_Requirement_: Below this line are records; write out exactly the lines from the one containing "Westward Expansion" through the one containing "Powered Golf Car and E-Bikes at", with the pictures left out.
BEGIN
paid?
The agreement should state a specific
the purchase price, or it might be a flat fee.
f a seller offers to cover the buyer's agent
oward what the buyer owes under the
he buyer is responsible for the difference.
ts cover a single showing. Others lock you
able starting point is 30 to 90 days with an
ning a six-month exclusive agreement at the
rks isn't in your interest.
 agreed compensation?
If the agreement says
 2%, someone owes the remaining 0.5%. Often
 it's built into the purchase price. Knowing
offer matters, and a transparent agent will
END
BEGIN
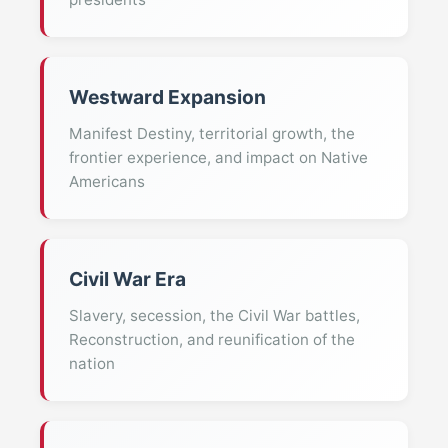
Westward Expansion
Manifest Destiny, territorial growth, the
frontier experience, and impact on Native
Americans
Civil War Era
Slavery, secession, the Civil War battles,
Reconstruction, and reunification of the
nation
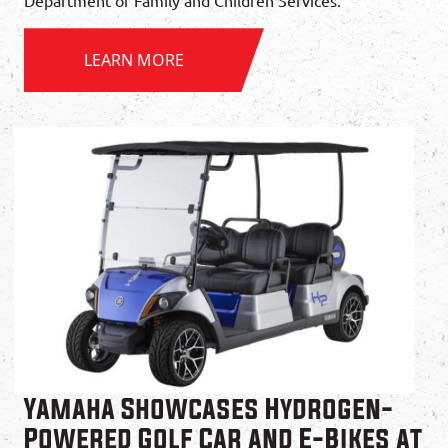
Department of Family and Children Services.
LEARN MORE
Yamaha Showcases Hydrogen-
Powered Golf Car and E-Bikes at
END
_Answer section_:
Westward Expansion
Manifest Destiny, territorial growth, the
frontier experience, and impact on Native
Americans
Civil War Era
Slavery, secession, the Civil War battles,
Reconstruction, and reunification of the
nation
Department of Family and Children Services.
LEARN MORE
Yamaha Showcases Hydrogen-
Powered Golf Car and E-Bikes at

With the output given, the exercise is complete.